━━━━━ Data section

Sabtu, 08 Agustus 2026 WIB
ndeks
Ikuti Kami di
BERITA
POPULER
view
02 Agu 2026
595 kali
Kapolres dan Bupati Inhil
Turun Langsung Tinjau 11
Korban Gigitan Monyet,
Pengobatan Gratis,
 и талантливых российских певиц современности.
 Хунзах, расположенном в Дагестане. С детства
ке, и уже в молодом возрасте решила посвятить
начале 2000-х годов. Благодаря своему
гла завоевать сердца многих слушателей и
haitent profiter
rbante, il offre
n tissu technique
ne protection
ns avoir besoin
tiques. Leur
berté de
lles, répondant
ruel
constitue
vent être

━━━━━━━━━━
━━━━━ Data section

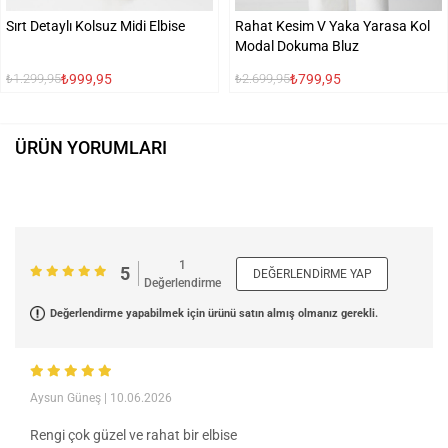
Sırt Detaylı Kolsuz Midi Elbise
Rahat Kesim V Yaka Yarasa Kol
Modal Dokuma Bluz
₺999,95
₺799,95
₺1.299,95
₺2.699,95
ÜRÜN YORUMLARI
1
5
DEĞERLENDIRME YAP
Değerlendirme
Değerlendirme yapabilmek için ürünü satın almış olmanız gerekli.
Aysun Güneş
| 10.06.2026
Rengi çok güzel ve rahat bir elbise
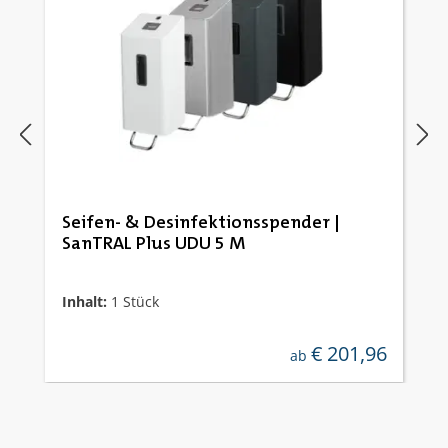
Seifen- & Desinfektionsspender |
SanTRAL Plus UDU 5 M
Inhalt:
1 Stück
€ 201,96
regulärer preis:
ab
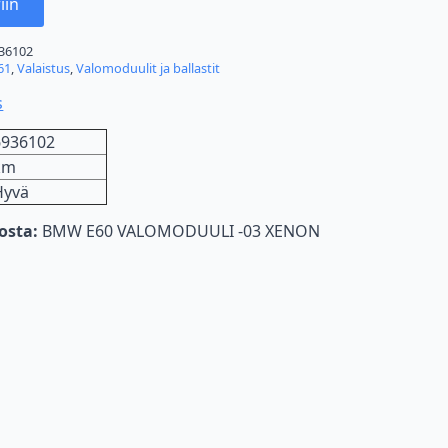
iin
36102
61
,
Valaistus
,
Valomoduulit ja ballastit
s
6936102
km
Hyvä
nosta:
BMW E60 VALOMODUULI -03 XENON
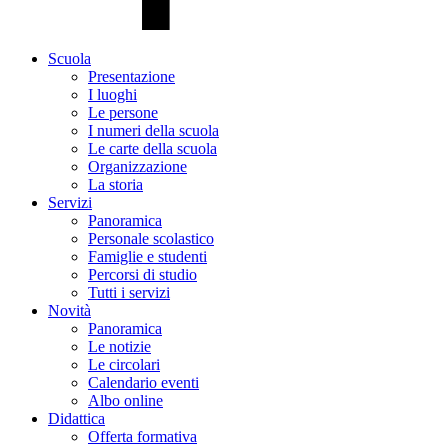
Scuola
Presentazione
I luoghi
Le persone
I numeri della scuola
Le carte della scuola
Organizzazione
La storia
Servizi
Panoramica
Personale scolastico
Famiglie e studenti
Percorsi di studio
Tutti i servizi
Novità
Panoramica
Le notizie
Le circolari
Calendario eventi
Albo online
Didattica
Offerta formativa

━━━━━━━━━━
━━━━━ Data section

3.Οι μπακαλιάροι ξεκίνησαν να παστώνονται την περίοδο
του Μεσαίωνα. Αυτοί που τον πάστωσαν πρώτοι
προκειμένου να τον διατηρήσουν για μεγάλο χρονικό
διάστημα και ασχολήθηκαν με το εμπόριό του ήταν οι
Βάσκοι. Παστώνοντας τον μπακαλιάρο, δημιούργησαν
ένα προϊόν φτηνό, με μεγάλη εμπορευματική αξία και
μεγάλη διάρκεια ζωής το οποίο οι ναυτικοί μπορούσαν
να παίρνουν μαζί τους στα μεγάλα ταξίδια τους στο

━━━━━━━━━━

Exercise requirements
Using the entries above, return each line in which the word "della" occurs.

Answer area
I numeri della scuola
Le carte della scuola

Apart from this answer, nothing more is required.